-- Input data follows --

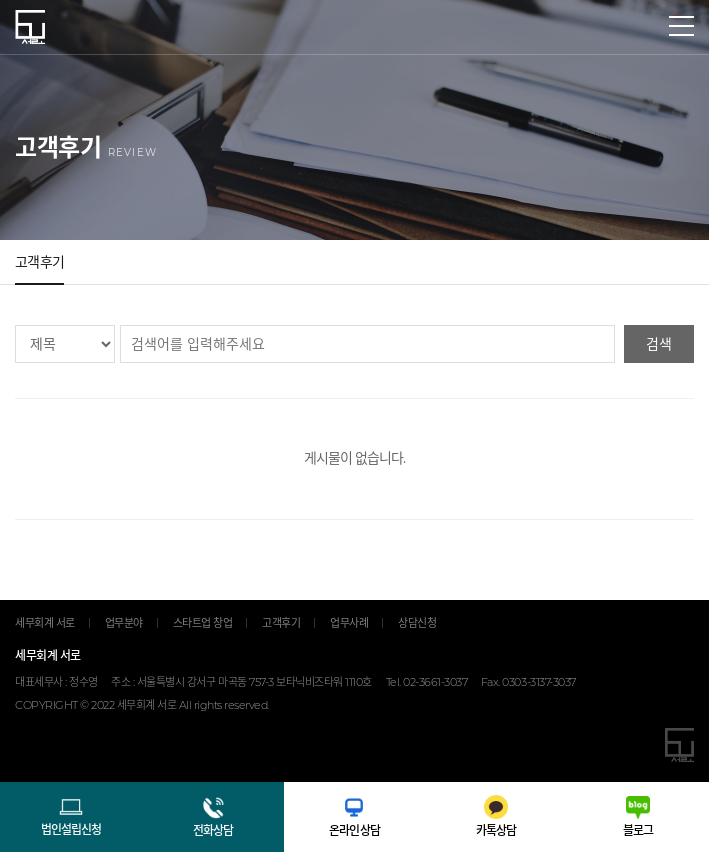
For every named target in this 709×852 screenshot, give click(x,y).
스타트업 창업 (203, 623)
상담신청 (417, 623)
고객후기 (39, 262)
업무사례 (349, 623)
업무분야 (124, 623)
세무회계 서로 (30, 27)
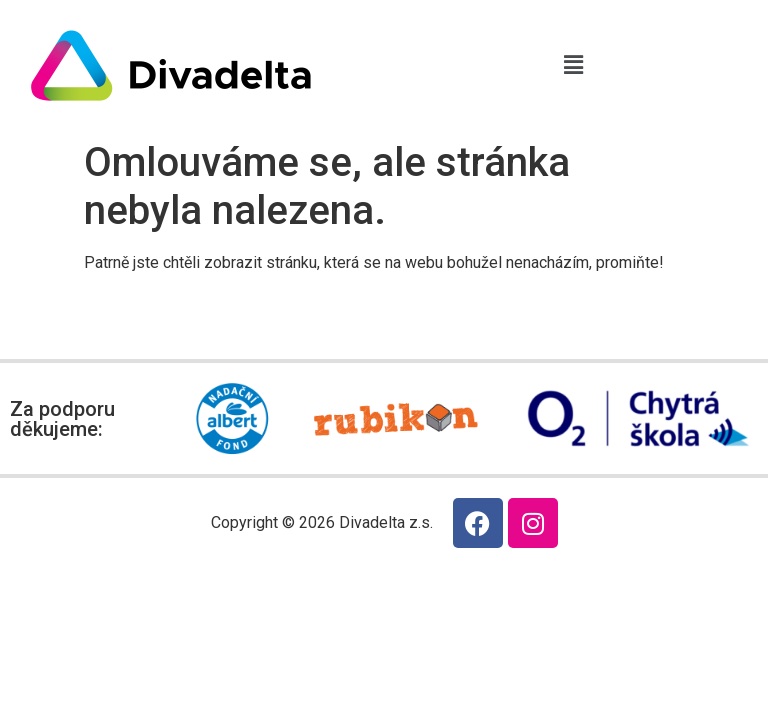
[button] (573, 65)
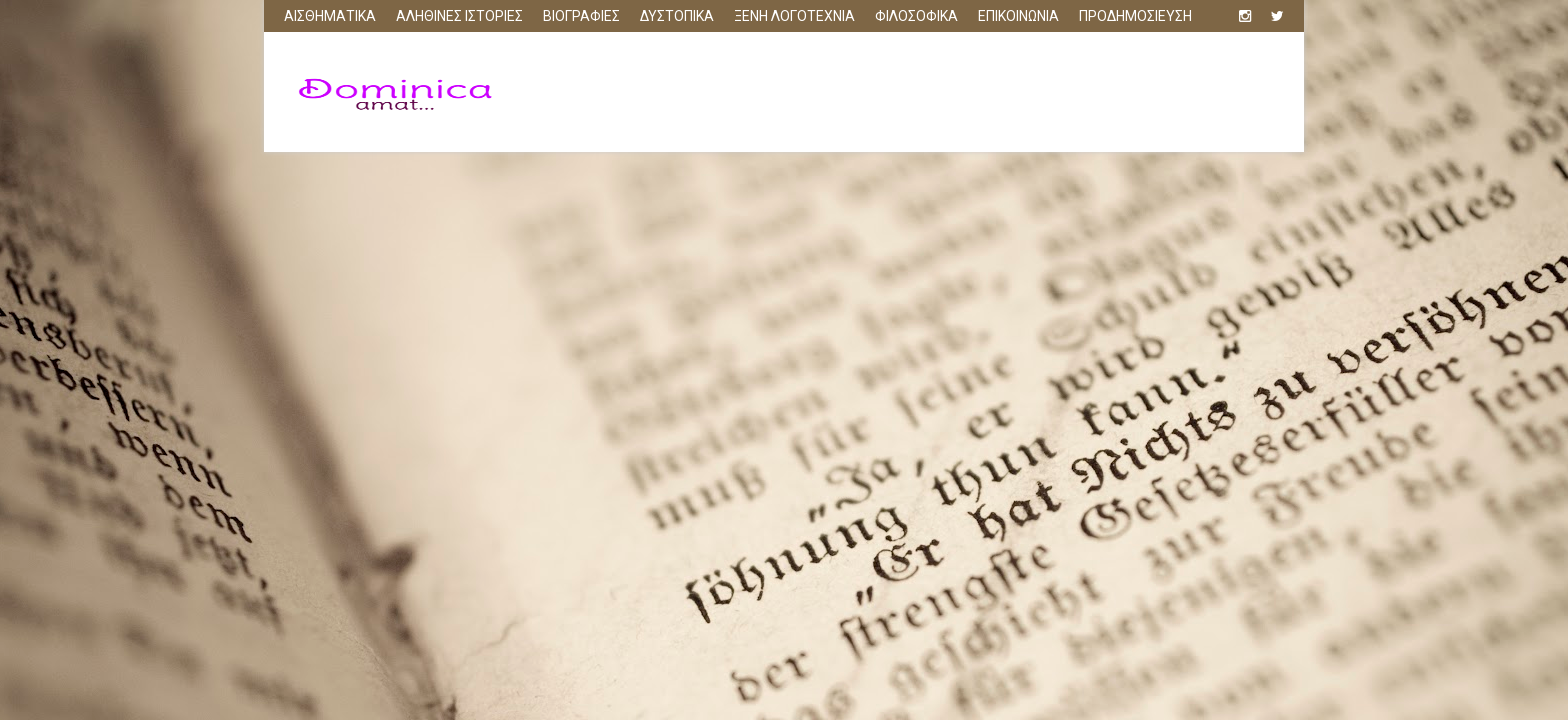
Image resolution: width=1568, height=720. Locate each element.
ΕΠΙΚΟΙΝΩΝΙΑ (1018, 16)
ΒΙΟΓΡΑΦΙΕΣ (581, 16)
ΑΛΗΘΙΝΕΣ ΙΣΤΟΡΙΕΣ (459, 16)
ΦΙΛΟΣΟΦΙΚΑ (916, 16)
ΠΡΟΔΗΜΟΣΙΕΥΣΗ (1135, 16)
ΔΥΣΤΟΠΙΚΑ (677, 16)
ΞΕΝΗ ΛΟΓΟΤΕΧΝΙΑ (794, 16)
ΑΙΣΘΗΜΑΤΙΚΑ (330, 16)
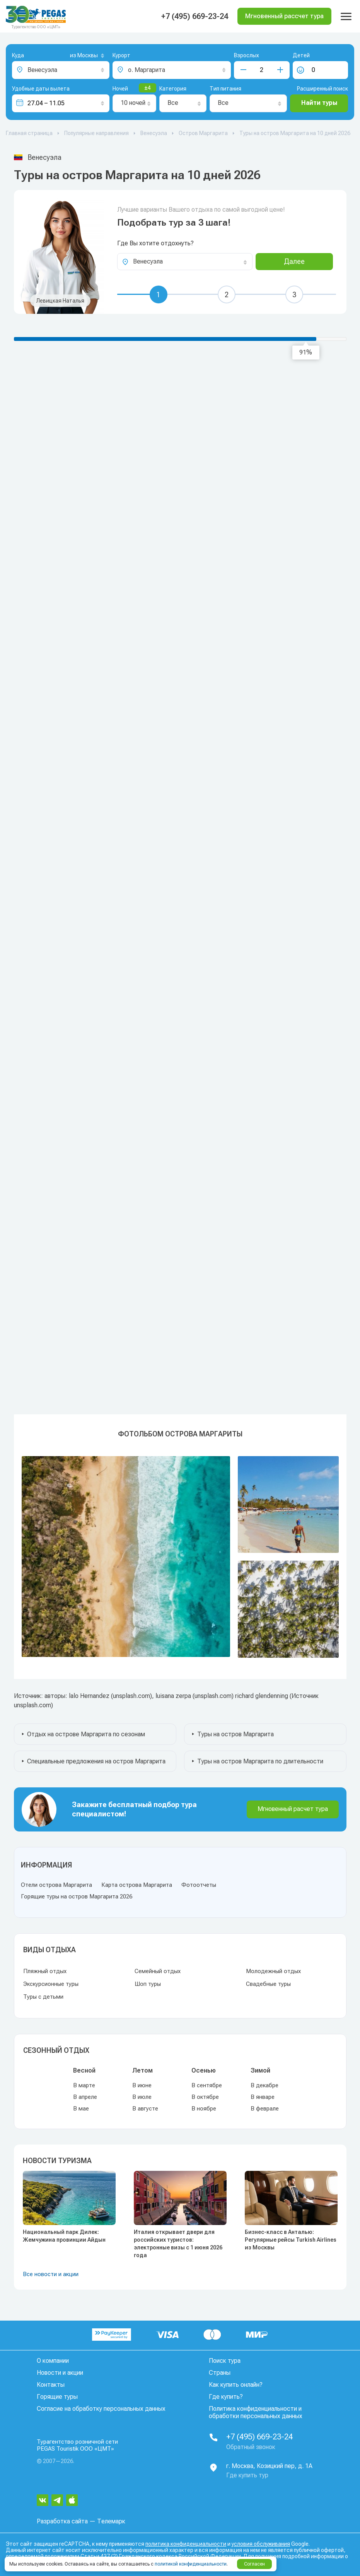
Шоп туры (148, 1983)
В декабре (264, 2085)
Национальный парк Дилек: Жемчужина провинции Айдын (64, 2236)
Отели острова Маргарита (56, 1884)
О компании (53, 2360)
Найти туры (319, 102)
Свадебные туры (268, 1983)
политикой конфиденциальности (191, 2564)
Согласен (254, 2564)
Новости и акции (60, 2372)
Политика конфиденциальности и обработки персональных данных (255, 2412)
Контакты (51, 2384)
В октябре (205, 2096)
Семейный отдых (158, 1971)
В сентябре (206, 2085)
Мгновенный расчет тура (293, 1809)
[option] (180, 1557)
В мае (81, 2108)
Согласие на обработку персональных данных (101, 2408)
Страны (219, 2372)
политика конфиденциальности (185, 2544)
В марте (84, 2085)
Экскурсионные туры (50, 1983)
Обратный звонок (250, 2447)
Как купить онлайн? (236, 2384)
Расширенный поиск (322, 89)
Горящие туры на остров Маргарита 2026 (76, 1896)
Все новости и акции (50, 2274)
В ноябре (203, 2108)
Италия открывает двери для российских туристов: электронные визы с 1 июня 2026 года (178, 2243)
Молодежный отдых (273, 1971)
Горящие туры (57, 2396)
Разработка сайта (62, 2521)
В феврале (265, 2108)
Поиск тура (225, 2360)
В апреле (85, 2096)
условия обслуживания (261, 2544)
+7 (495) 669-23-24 (194, 16)
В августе (145, 2108)
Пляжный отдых (45, 1971)
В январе (263, 2096)
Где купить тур (247, 2475)
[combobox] (74, 56)
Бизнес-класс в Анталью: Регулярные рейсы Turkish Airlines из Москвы (290, 2240)
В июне (142, 2085)
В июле (142, 2096)
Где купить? (226, 2396)
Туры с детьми (43, 1996)
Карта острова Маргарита (136, 1884)
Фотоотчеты (198, 1884)
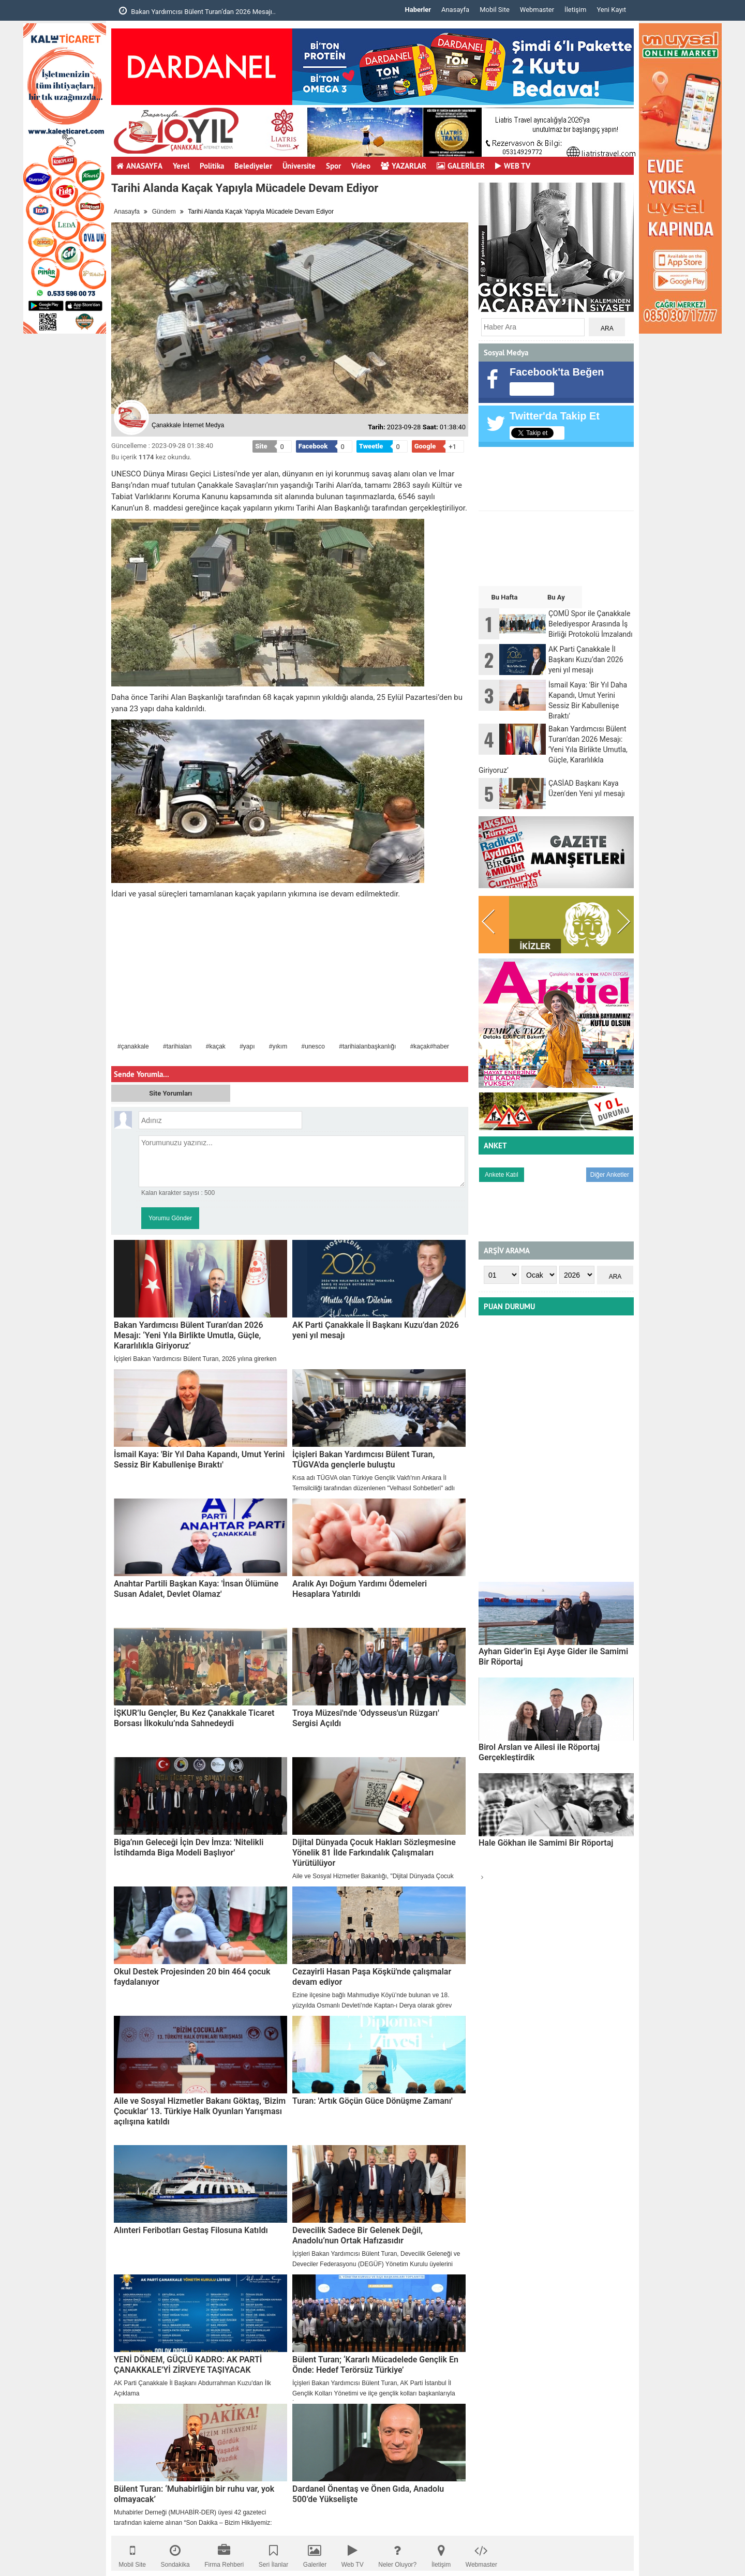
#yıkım (278, 1046)
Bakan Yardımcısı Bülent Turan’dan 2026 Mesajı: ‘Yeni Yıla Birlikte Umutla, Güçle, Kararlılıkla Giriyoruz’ (188, 1335)
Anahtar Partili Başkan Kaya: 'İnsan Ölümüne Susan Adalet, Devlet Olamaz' (196, 1589)
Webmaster (537, 9)
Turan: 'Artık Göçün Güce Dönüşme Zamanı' (372, 2101)
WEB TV (512, 166)
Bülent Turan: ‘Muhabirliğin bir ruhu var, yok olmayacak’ (194, 2494)
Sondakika (175, 2553)
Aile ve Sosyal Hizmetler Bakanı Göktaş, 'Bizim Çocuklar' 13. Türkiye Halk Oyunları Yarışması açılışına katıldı (200, 2111)
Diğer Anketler (609, 1174)
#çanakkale (133, 1046)
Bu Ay (556, 597)
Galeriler (314, 2553)
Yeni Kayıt (611, 9)
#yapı (247, 1046)
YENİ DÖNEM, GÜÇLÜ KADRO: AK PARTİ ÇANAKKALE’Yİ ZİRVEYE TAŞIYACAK (188, 2365)
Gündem (164, 211)
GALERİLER (461, 166)
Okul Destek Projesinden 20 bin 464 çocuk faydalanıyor (192, 1977)
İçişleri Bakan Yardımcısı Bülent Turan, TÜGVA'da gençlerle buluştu (363, 1459)
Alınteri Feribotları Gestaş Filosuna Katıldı (191, 2230)
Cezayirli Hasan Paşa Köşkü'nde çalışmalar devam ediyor (371, 1977)
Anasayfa (455, 9)
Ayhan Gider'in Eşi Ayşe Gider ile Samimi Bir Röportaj (553, 1656)
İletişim (575, 9)
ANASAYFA (139, 166)
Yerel (181, 166)
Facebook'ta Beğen (557, 372)
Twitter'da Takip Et (555, 416)
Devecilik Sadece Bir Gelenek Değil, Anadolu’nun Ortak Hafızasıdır (357, 2235)
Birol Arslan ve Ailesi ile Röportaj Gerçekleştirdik (539, 1752)
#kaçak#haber (429, 1046)
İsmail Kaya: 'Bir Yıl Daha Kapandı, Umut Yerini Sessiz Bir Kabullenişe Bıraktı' (199, 1459)
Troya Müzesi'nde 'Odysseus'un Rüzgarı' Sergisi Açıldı (365, 1718)
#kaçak (216, 1046)
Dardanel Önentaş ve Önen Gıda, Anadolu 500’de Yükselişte (368, 2494)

-- Input data concluded --

* Work item: Restate word for word only the lines above from the line containing "Twitter'da Takip Et (555, 416)" to the line containing "#kaçak#haber (429, 1046)", both of them included.

* Reply:
Twitter'da Takip Et (555, 416)
Devecilik Sadece Bir Gelenek Değil, Anadolu’nun Ortak Hafızasıdır (357, 2235)
Birol Arslan ve Ailesi ile Röportaj Gerçekleştirdik (539, 1752)
#kaçak#haber (429, 1046)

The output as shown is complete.